Masada uzlaşılamaması üzerine imzalanması gereken uzlaşmazlık tutanağının imzalanmadığının altını çizen Yalçın, tespit tutanağı tutan Kamu İşveren Heyetinin, uzlaşılan maddeleri Kamu Görevlileri Hakem Kurulu'na sunmadığını söyledi.
"HAKEM HEYETİ ADALETTEN ŞAŞTI"
Toplu sözleşmenin 20 günlük müzakere süresinde üzerinde uzlaşılan ve olduğu gibi hakem kuruluna aktarılması gerekirken maddelerin yok sayıldığını belirten Yalçın, şunları kaydetti:
"Masada uzlaşılan maddelerin, uzlaşılmadı sayılması hakikaten hayret verici. Bu konuda tepkimizi ifade ettik ve bize gönderilen tespit tutanaklarını şerhli teslim aldık. Netice itibarıyla kaybı imzalamadık, kazanım üretecek bir teklif de masaya gelmedi. Kamu İşveren Heyeti ise masada uzlaşılan maddeleri Hakem Kurulu'na götürmedi. Hakem heyeti, masada varılan uzlaşıları sormadan yeni bir toplu sözleşmeymiş gibi bir süreç yönetimi yaptı. Hakem heyeti adaletten şaştı, Kamu İşveren Heyetine bu anlamda noterlik yapmış oldu."

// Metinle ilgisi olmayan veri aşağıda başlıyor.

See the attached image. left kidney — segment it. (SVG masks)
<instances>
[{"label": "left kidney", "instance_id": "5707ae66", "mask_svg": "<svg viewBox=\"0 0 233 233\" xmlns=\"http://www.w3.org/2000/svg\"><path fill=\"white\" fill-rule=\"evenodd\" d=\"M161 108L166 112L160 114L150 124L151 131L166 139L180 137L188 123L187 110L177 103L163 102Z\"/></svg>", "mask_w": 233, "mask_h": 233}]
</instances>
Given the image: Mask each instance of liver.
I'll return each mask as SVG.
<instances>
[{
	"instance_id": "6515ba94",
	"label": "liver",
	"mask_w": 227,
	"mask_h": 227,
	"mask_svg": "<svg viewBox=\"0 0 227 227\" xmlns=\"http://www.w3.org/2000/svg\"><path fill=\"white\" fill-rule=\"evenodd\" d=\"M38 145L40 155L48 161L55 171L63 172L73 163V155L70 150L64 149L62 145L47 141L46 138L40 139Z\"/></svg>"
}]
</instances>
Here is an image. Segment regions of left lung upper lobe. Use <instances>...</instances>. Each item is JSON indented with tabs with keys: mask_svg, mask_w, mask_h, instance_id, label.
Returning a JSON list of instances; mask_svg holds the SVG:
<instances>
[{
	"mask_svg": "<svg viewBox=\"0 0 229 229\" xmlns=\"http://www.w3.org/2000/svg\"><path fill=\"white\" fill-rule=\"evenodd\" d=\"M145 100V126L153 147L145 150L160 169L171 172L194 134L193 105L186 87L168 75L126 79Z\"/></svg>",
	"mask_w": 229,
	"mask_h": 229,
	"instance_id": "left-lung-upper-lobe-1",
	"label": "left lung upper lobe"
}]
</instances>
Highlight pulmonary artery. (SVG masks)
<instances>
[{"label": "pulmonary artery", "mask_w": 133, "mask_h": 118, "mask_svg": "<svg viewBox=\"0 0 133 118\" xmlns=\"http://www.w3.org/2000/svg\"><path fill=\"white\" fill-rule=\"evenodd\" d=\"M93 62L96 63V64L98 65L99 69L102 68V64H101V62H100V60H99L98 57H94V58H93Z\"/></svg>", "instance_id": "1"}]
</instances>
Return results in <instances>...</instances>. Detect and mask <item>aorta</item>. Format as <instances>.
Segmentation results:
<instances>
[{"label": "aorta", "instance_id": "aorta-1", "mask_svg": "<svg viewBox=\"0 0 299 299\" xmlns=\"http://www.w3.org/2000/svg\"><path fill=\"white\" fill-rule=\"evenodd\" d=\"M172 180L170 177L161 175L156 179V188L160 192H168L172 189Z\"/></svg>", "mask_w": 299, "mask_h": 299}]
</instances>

"3 ŞEY TARTIŞILIR HALE GELDİ"
Yalçın, geçmiş dönemdeki kazanımların devam ettiğini, yeni dönemde ise sözleşmeye üç yeni kazanımın eklendiğini belirterek, bu maddelerin ifade edilecek kadar önemli olmadığını söyledi.

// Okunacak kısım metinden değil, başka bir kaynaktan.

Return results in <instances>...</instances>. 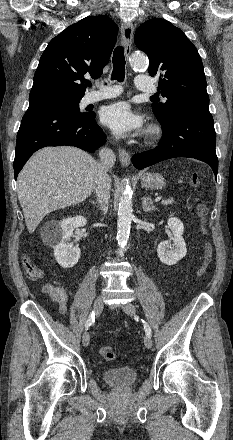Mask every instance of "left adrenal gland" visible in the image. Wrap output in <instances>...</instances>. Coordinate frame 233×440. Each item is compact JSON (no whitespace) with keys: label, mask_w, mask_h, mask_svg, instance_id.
Here are the masks:
<instances>
[{"label":"left adrenal gland","mask_w":233,"mask_h":440,"mask_svg":"<svg viewBox=\"0 0 233 440\" xmlns=\"http://www.w3.org/2000/svg\"><path fill=\"white\" fill-rule=\"evenodd\" d=\"M142 208L144 212L156 210L150 197L144 196L142 199Z\"/></svg>","instance_id":"left-adrenal-gland-1"}]
</instances>
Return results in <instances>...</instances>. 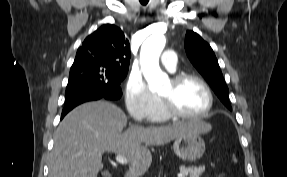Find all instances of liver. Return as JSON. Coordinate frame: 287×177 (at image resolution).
Segmentation results:
<instances>
[{"label":"liver","mask_w":287,"mask_h":177,"mask_svg":"<svg viewBox=\"0 0 287 177\" xmlns=\"http://www.w3.org/2000/svg\"><path fill=\"white\" fill-rule=\"evenodd\" d=\"M126 124L124 112L107 101L73 109L56 130L48 177H97L104 152L125 156L129 162L127 177H139L152 162L147 145H164L185 133H207L212 128L195 119L166 126L133 125L122 133Z\"/></svg>","instance_id":"6515ba94"}]
</instances>
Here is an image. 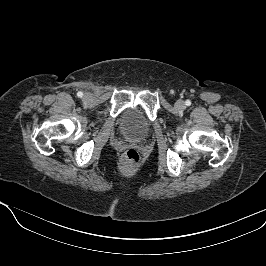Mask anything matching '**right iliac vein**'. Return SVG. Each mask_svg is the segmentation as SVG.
Wrapping results in <instances>:
<instances>
[{
	"label": "right iliac vein",
	"instance_id": "right-iliac-vein-1",
	"mask_svg": "<svg viewBox=\"0 0 266 266\" xmlns=\"http://www.w3.org/2000/svg\"><path fill=\"white\" fill-rule=\"evenodd\" d=\"M84 98H85L86 100H90V99H91V95H90V94H86V95L84 96Z\"/></svg>",
	"mask_w": 266,
	"mask_h": 266
}]
</instances>
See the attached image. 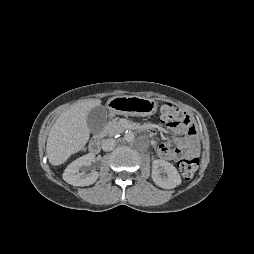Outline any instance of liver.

Kurulda adaletin heyeti yerine, işverenin heyetini gördüklerini savunan Yalçın, şöyle konuştu: "Toplu sözleşme geride kaldı, üç şey tartışılır oldu; bir, kamu işvereninin güvenilirliği. İki, hakem heyetinin özerkliği. Üç, 4688 Sayılı Toplu Sözleşme Yasasının yeterliliği. Bundan sonraki süreç, bunların düzeltilmesi için her türlü şeyin yapılacağı bir süreç olacaktır."

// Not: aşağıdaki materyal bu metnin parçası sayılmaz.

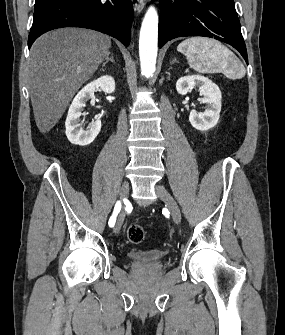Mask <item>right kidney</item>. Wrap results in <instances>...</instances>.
I'll list each match as a JSON object with an SVG mask.
<instances>
[{
  "label": "right kidney",
  "instance_id": "obj_1",
  "mask_svg": "<svg viewBox=\"0 0 285 335\" xmlns=\"http://www.w3.org/2000/svg\"><path fill=\"white\" fill-rule=\"evenodd\" d=\"M96 88H100L105 94H112V92H115V80L112 76H101L98 80H94V82H90V84L84 86V88L78 92L77 96H75L68 110V116L65 122L66 136L69 142L75 144V146H88V144H91V142L95 140L101 130L100 118H95V122H92L86 132L82 130V128L78 130L79 126H81V124H79L80 116H85L82 112L87 100L93 98Z\"/></svg>",
  "mask_w": 285,
  "mask_h": 335
}]
</instances>
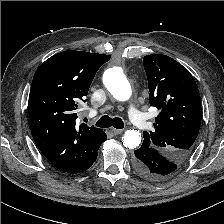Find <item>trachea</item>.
Wrapping results in <instances>:
<instances>
[{"label":"trachea","instance_id":"obj_1","mask_svg":"<svg viewBox=\"0 0 224 224\" xmlns=\"http://www.w3.org/2000/svg\"><path fill=\"white\" fill-rule=\"evenodd\" d=\"M96 126L101 128L113 126L116 129H122L124 127V122L119 117L111 118L108 115H104L96 122Z\"/></svg>","mask_w":224,"mask_h":224}]
</instances>
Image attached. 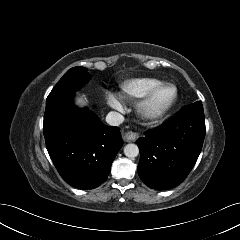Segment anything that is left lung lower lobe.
<instances>
[{
	"mask_svg": "<svg viewBox=\"0 0 240 240\" xmlns=\"http://www.w3.org/2000/svg\"><path fill=\"white\" fill-rule=\"evenodd\" d=\"M205 137L202 102L181 108L161 126L137 140L138 174L148 187L171 189L182 183L195 165Z\"/></svg>",
	"mask_w": 240,
	"mask_h": 240,
	"instance_id": "1",
	"label": "left lung lower lobe"
}]
</instances>
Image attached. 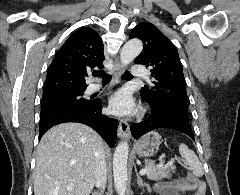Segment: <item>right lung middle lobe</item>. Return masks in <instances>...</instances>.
Masks as SVG:
<instances>
[{
    "mask_svg": "<svg viewBox=\"0 0 240 195\" xmlns=\"http://www.w3.org/2000/svg\"><path fill=\"white\" fill-rule=\"evenodd\" d=\"M85 89L75 91H62L42 96L41 107L45 108L56 104H86L88 100L82 98Z\"/></svg>",
    "mask_w": 240,
    "mask_h": 195,
    "instance_id": "dd1d6c3e",
    "label": "right lung middle lobe"
}]
</instances>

"MEHMET AKİF İNAN YAŞIYOR OLSA AYNISINI YAPARDI"
Memur-Sen'in gelinen süreç üzerine bir öz eleştiri yapıp yapmadığının sorulması üzerine Yalçın, şu yanıtı verdi:
"Memur-Sen olarak süreci tamamen istişareli bir şekilde yürüttük. Süreçte tekil bir karar alınmadı. Başkanlar Kurulu, her durumu anında değerlendirerek, karar aldığı için ilk tepkinin verilmesinden, basın açıklaması yapılmasına ve iş bırakma eylemimize kadar her an istişare süreci işledi. Bizim 'şunu da yapsaydık' dediğimiz bir boşluk bırakılmadı. Gelen teklif ortada, kimse bizden yüzde 14'lük zamma imza atmamızı beklememeliydi. Sendikacılığın haysiyetine yakışmaz, emeğin izzetine yakışmaz, emekçinin onuruna yakışmaz. İki yılda yüzde 14'lük zam Memur-Sen'in kabul edebileceği bir zam değildir. Merhum Mehmet Akif İnan yaşıyor olsa ve bu sorumluluğu taşıyor olsaydı, aynısını yapardı."